Substance + claimed effects

Potassium (K⁺) is an essential dietary cation, the principal intracellular electrolyte, and the natural counterpart to sodium in vascular tone, renal handling of acid–base balance, and smooth-muscle function. The substance in this entry is the daily intake of potassium from food and, as an alternative, from potassium-enriched table salt ("salt substitutes," typically 25–30% KCl mixed with 70–75% NaCl). Claimed consequences across the catalogue's dimensions: lower blood pressure (especially in salt-sensitive and hypertensive populations), fewer cardiovascular events and lower all-cause mortality, reduced risk of calcium-oxalate kidney stones, and improvement in neuromuscular complaints loosely grouped under "muscle cramps." Authoritative bodies (NASEM, WHO, AHA) recommend 3,400–4,700 mg/day for adults; modern intake in the US and most high-income populations runs 2,300–2,700 mg/day, a chronic shortfall driven by the displacement of unprocessed plant foods by ultra-processed food Cogswell et al. 2012 NASEM 2019 WHO 2012. The entry covers the substance holistically — every meaningful consequence the literature supports.

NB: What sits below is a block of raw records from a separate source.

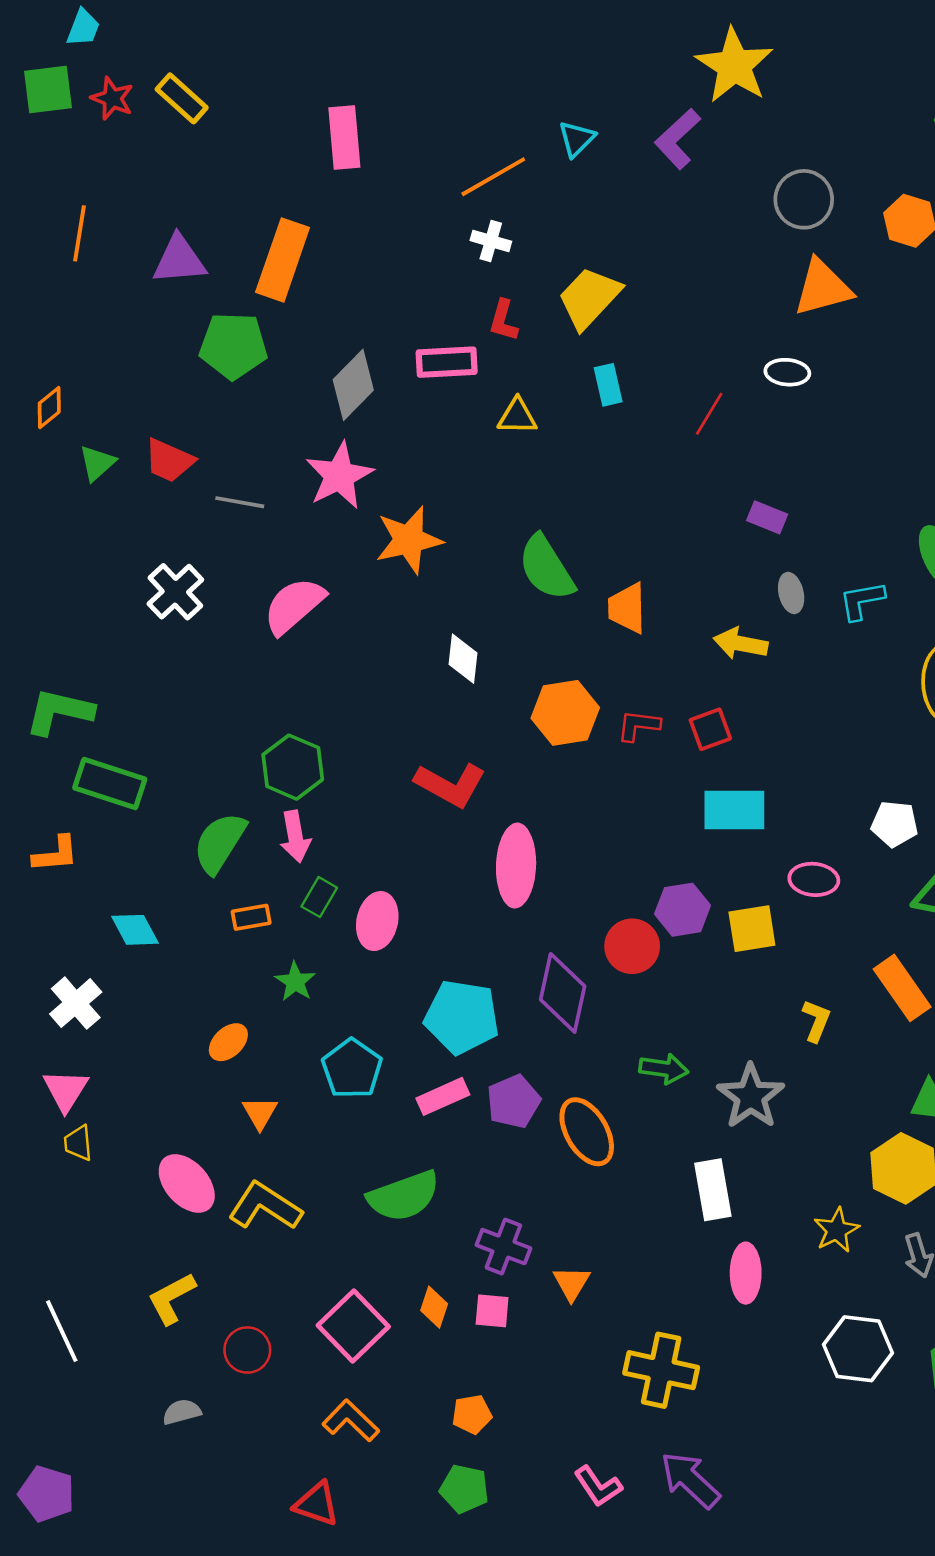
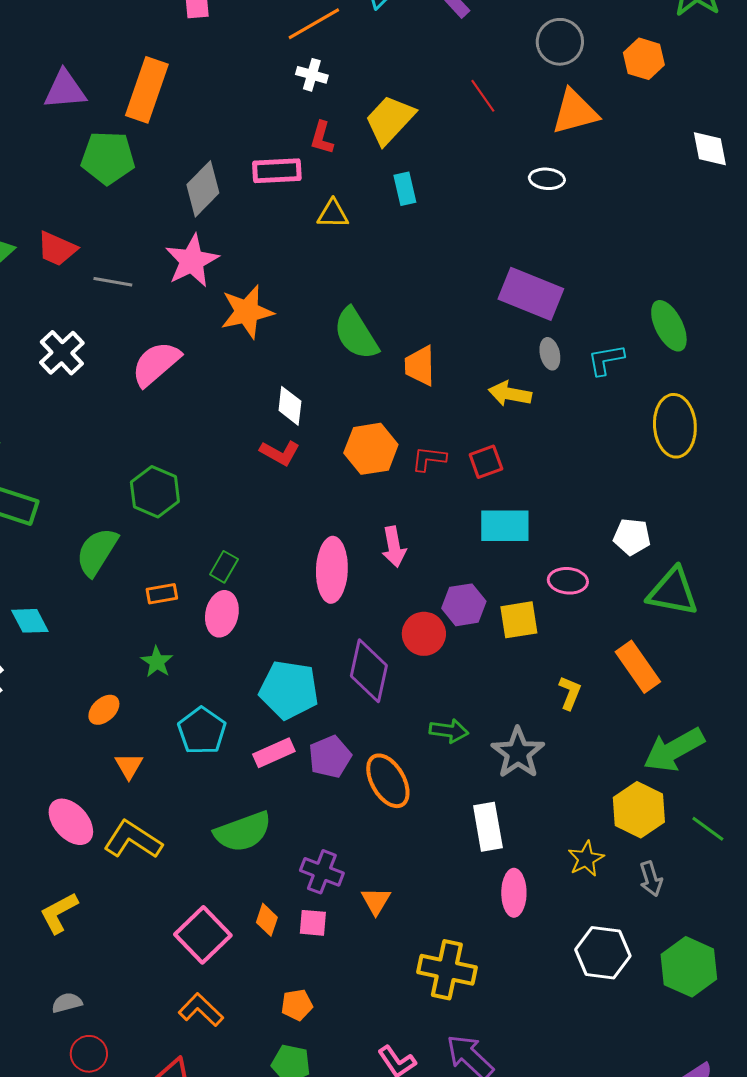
red line: (709, 414) -> (483, 96), moved, turned -66
purple rectangle: (767, 517) -> (531, 294), size x2.0
red L-shape: (450, 785) -> (280, 453), moved, size x0.7
pink arrow: (295, 837) -> (394, 547), moved
green rectangle: (319, 897) -> (224, 567), moved
orange rectangle: (251, 917) -> (162, 594), moved
red circle: (247, 1350) -> (89, 1054), moved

Evidence by addressing question

Mechanism

Potassium lowers blood pressure through multiple converging pathways. Higher K⁺ intake increases urinary sodium excretion (natriuresis) by suppressing the WNK-SPAK-NCC kinase cascade in the distal nephron, blunting sodium reabsorption; the kidney behaves as if the body is sodium-loaded even when it is not. Potassium also relaxes vascular smooth muscle by hyperpolarising membrane potential through inward-rectifier K⁺ channels and by stimulating Na⁺/K⁺-ATPase, lowering intracellular calcium in arteriolar walls. Endothelial nitric-oxide production rises in response to elevated extracellular K⁺. The net effect is reduced peripheral resistance and natriuresis-driven volume offloading NASEM 2019 Aburto et al. 2013.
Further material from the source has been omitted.